Among all the recent efforts to criminalize free speech, Tennessee's Legislature gets the top award for sheer chutzpah. As Ars Technica reports, the state's governor, Bill Haslam, this month signed a bill making it a crime to "transmit or display an image" that is likely to "frighten, intimidate or cause emotional distress" to anyone who sees it. Importantly, Ars notes that "if a court decides you 'should have known' that an image [would] be upsetting to someone who sees it, you could face months in prison and thousands of dollars in fines."
While the whole statute stands on weak constitutional grounds, that last nuance seems particularly shaky -- and dangerous. That's because of the special jurisprudential protections granted to core political speech -- much of which is consciously intended to upset those who are exposed to it. Indeed, you may be upset by that antiabortion group mailer showing a photo of a fetus, or you may be upset by the antiwar ad showing graphic images of battlefield violence, but that's constitutionally protected speech (as is, by the way, your right to subsequently express your outrage at the images).
At least some Tennessee lawmakers who support the statute would no doubt insist that those examples have a "legitimate purpose," which would exempt them from punishment.
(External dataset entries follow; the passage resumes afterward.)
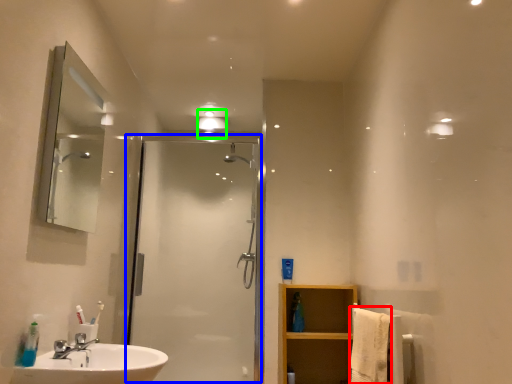 Question: Based on their relative distances, which object is nearer to bath towel (highlighted by a red box)? Choose from screen door (highlighted by a blue box) and light fixture (highlighted by a green box).

Choices:
 (A) screen door
 (B) light fixture

Answer: (A) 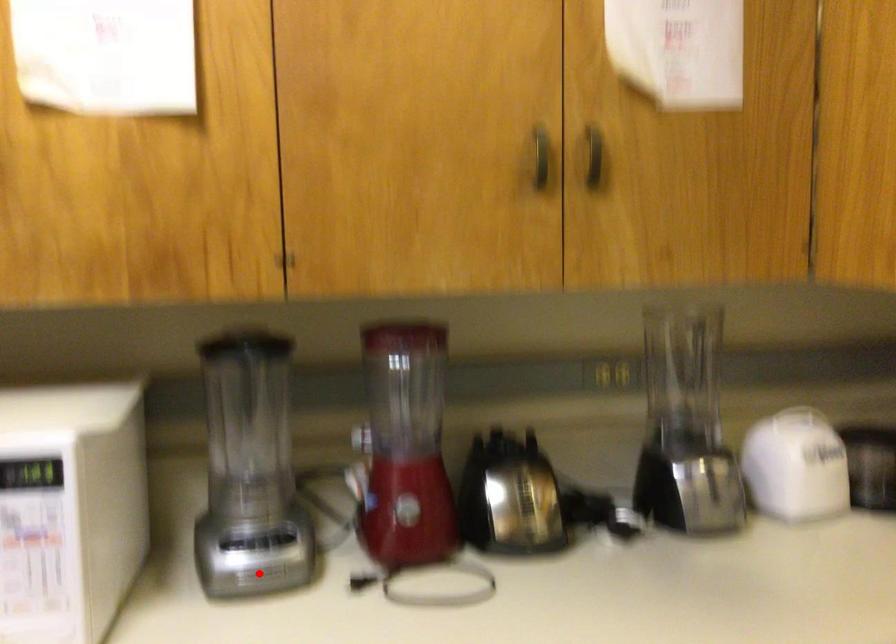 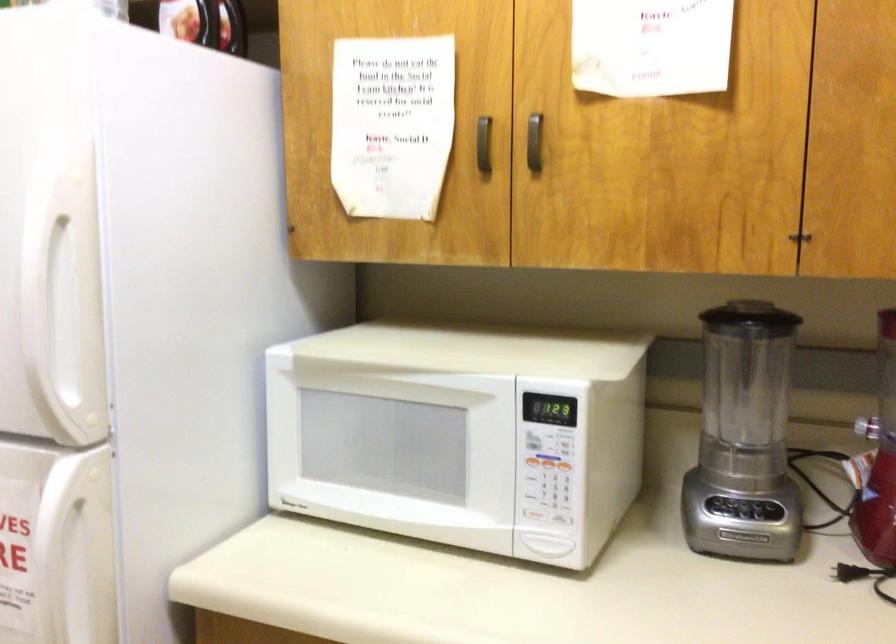 Locate, in the second image, the point that corresponds to the highlighted location in the first image.

(743, 536) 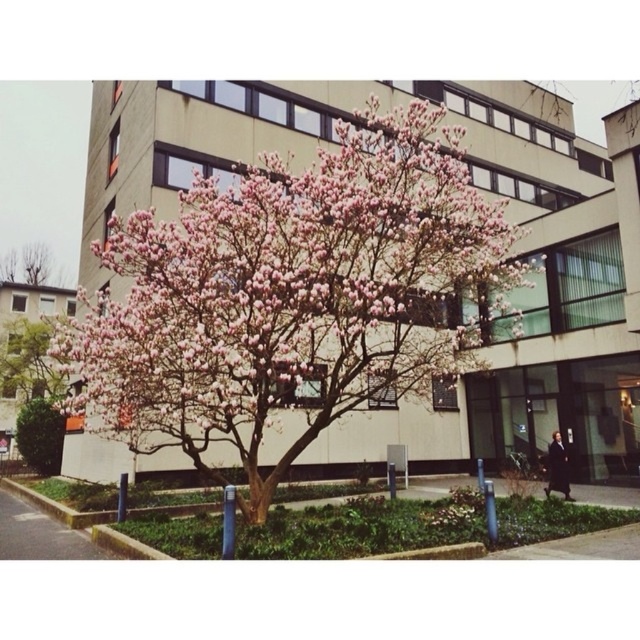 Which is more to the right, pink bloom tree at center or pink bloom tree at upper left?

pink bloom tree at center

The width and height of the screenshot is (640, 640). What do you see at coordinates (291, 296) in the screenshot?
I see `pink bloom tree at center` at bounding box center [291, 296].

Locate an element on the screen. pink bloom tree at center is located at coordinates (291, 296).

Is pink bloom tree at center smaller than pink bloom tree at left?

No.

Which is in front, point (250, 458) or point (13, 356)?

Point (250, 458) is more forward.

Is point (272, 243) positioned behind point (38, 337)?

No, it is in front of (38, 337).

Where is `pink bloom tree at center`? The image size is (640, 640). pink bloom tree at center is located at coordinates (291, 296).

Which is more to the right, pink bloom tree at left or pink bloom tree at upper left?

From the viewer's perspective, pink bloom tree at left appears more on the right side.

Is pink bloom tree at left below pink bloom tree at upper left?

Yes.

At what (x,y) coordinates should I click in order to perform the action: click on pink bloom tree at left. Please return your answer as a coordinate pair (x, y). Looking at the image, I should click on (29, 358).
However, as Iowa State Daily columnist Claire Vriezen astutely points out, "the phrase 'legitimate purpose' is open to interpretation." That "interpretation" part is no theoretical problem -- it's one that could hit courts very soon, thanks to Tuesday's tobacco-related announcement by the Food and Drug Administration.
Tennessee is a major tobacco-producing state, which suggests there will be no small number of Tennesseans who may feel "frightened, intimidated or emotionally distressed" by new FDA-mandated warning ads that, according to the Associated Press, "depict in graphic detail the negative health effects of tobacco use." These ads, announced Tuesday, include images of "rotting and diseased teeth and gums and a man with a tracheotomy smoking" after a World Health Organization survey found more than 25 percent of foreign smokers said such graphic labels led them to consider quitting. (You can view all nine warning labels below).
The ads, in other words, pose a genuine threat to a major Tennessee industry that has lots of eager-to-litigate lawyers and lots of clout with politicians. Now, thanks to Tennessee's criminalization of free speech, that industry can wield a new statutory weapon against the speech it doesn't like. In a tobacco-state court composed of tobacco-state judges and tobacco-state jurors, this industry could realistically hope that such ads would be ruled illegitimate -- and further, that those who disseminate the ads are criminals. By design, that would undoubtedly create both a chilling effect of self-censorship among tobacco distributors (convenience stores, vending machine owners, etc.), and an innovative legal rationale for the industry to ignore the FDA's new warning-label mandate.
Of course, this all remains hypothetical right now. Big Tobacco, in fact, may not even be interested in such a court case, fearing that any extra attention to the FDA ads will only serve to educate more Americans about the negative health effects of smoking. But that's not the point, because if it's not the tobacco industry that attempts to hijack government censorship power then it will certainly be another industry -- as has already happened in other states including Iowa, Florida, Ohio and Minnesota, where agribusiness has recently been trying to statutorily bar revelations about factory farms. In all of these cases, the bottom line remains the same: When the government criminalizes First Amendment expressions, all it is really doing is using state power to preference one set of voices over another.
By definition, that is the opposite of "freedom" and, when inevitably done for industry objectives, the hallmark of a Corporate Police State.